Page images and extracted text
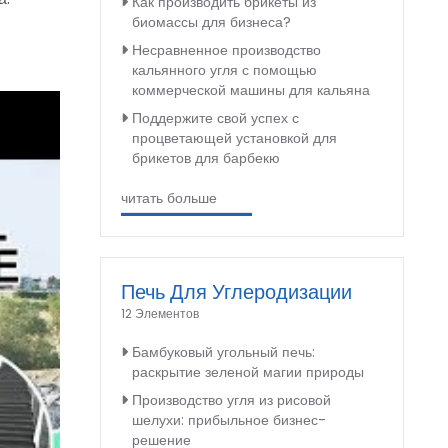
Как производить брикеты из
биомассы для бизнеса?
Несравненное производство
кальянного угля с помощью
коммерческой машины для кальяна
Поддержите свой успех с
процветающей установкой для
брикетов для барбекю
читать больше
Печь Для Углеродизации
12 Элементов
Бамбуковый угольный печь:
раскрытие зеленой магии природы
Производство угля из рисовой
шелухи: прибыльное бизнес-
решение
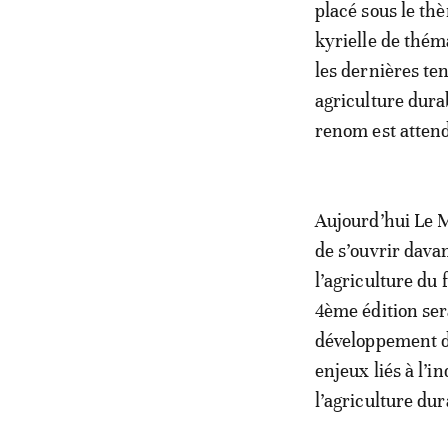
placé sous le th
kyrielle de thém
les dernières te
agriculture dura
renom est attend
Aujourd’hui Le 
de s’ouvrir davan
l’agriculture du f
4ème édition ser
développement du
enjeux liés à l’
l’agriculture du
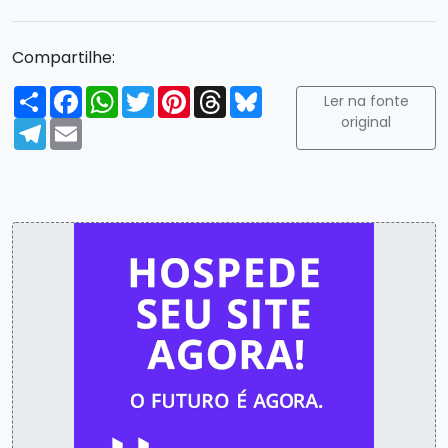
Compartilhe:
Compartilhar
Facebook
WhatsApp
Twitter
Pinterest
Threads
Bluesky
Ler na fonte
original
Telegram
Email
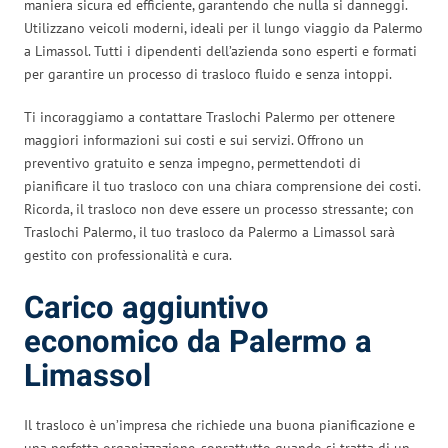
maniera sicura ed efficiente, garantendo che nulla si danneggi.
Utilizzano veicoli moderni, ideali per il lungo viaggio da Palermo
a Limassol. Tutti i dipendenti dell’azienda sono esperti e formati
per garantire un processo di trasloco fluido e senza intoppi.
Ti incoraggiamo a contattare Traslochi Palermo per ottenere
maggiori informazioni sui costi e sui servizi. Offrono un
preventivo gratuito e senza impegno, permettendoti di
pianificare il tuo trasloco con una chiara comprensione dei costi.
Ricorda, il trasloco non deve essere un processo stressante; con
Traslochi Palermo, il tuo trasloco da Palermo a Limassol sarà
gestito con professionalità e cura.
Carico aggiuntivo
economico da Palermo a
Limassol
Il trasloco è un’impresa che richiede una buona pianificazione e
una perfetta organizzazione, soprattutto quando si tratta di un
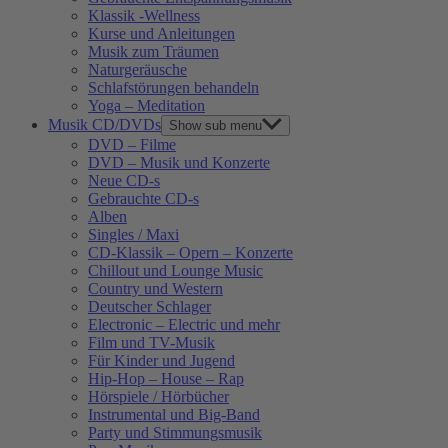
Klassik -Wellness
Kurse und Anleitungen
Musik zum Träumen
Naturgeräusche
Schlafstörungen behandeln
Yoga – Meditation
Musik CD/DVDs
Show sub menu
DVD – Filme
DVD – Musik und Konzerte
Neue CD-s
Gebrauchte CD-s
Alben
Singles / Maxi
CD-Klassik – Opern – Konzerte
Chillout und Lounge Music
Country und Western
Deutscher Schlager
Electronic – Electric und mehr
Film und TV-Musik
Für Kinder und Jugend
Hip-Hop – House – Rap
Hörspiele / Hörbücher
Instrumental und Big-Band
Party und Stimmungsmusik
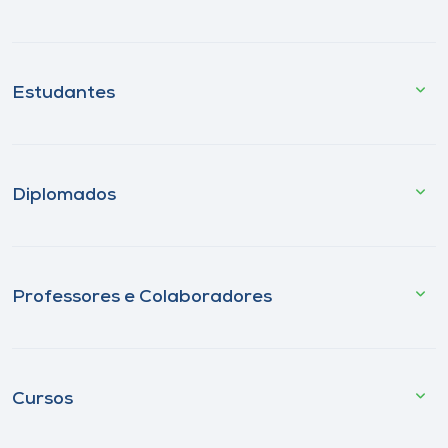
Estudantes
Diplomados
Professores e Colaboradores
Cursos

WHAT TO PRODUCE
When a record holds a picture, leave that picture out; copy the rest verbatim.

FINISHED EXERCISE
Как производить брикеты из
биомассы для бизнеса?
Несравненное производство
кальянного угля с помощью
коммерческой машины для кальяна
Поддержите свой успех с
процветающей установкой для
брикетов для барбекю
читать больше
Печь Для Углеродизации
12 Элементов
Бамбуковый угольный печь:
раскрытие зеленой магии природы
Производство угля из рисовой
шелухи: прибыльное бизнес-
решение
placé sous le th
kyrielle de thém
les dernières te
agriculture dura
renom est attend
Aujourd’hui Le 
de s’ouvrir davan
l’agriculture du f
4ème édition ser
développement du
enjeux liés à l’
l’agriculture du
Compartilhe:
Compartilhar
Facebook
WhatsApp
Twitter
Pinterest
Threads
Bluesky
Ler na fonte
original
Telegram
Email
maniera sicura ed efficiente, garantendo che nulla si danneggi.
Utilizzano veicoli moderni, ideali per il lungo viaggio da Palermo
a Limassol. Tutti i dipendenti dell’azienda sono esperti e formati
per garantire un processo di trasloco fluido e senza intoppi.
Ti incoraggiamo a contattare Traslochi Palermo per ottenere
maggiori informazioni sui costi e sui servizi. Offrono un
preventivo gratuito e senza impegno, permettendoti di
pianificare il tuo trasloco con una chiara comprensione dei costi.
Ricorda, il trasloco non deve essere un processo stressante; con
Traslochi Palermo, il tuo trasloco da Palermo a Limassol sarà
gestito con professionalità e cura.
Carico aggiuntivo
economico da Palermo a
Limassol
Il trasloco è un’impresa che richiede una buona pianificazione e
una perfetta organizzazione, soprattutto quando si tratta di un
Klassik -Wellness
Kurse und Anleitungen
Musik zum Träumen
Naturgeräusche
Schlafstörungen behandeln
Yoga – Meditation
Musik CD/DVDs
Show sub menu
DVD – Filme
DVD – Musik und Konzerte
Neue CD-s
Gebrauchte CD-s
Alben
Singles / Maxi
CD-Klassik – Opern – Konzerte
Chillout und Lounge Music
Country und Western
Deutscher Schlager
Electronic – Electric und mehr
Film und TV-Musik
Für Kinder und Jugend
Hip-Hop – House – Rap
Hörspiele / Hörbücher
Instrumental und Big-Band
Party und Stimmungsmusik
Estudantes
Diplomados
Professores e Colaboradores
Cursos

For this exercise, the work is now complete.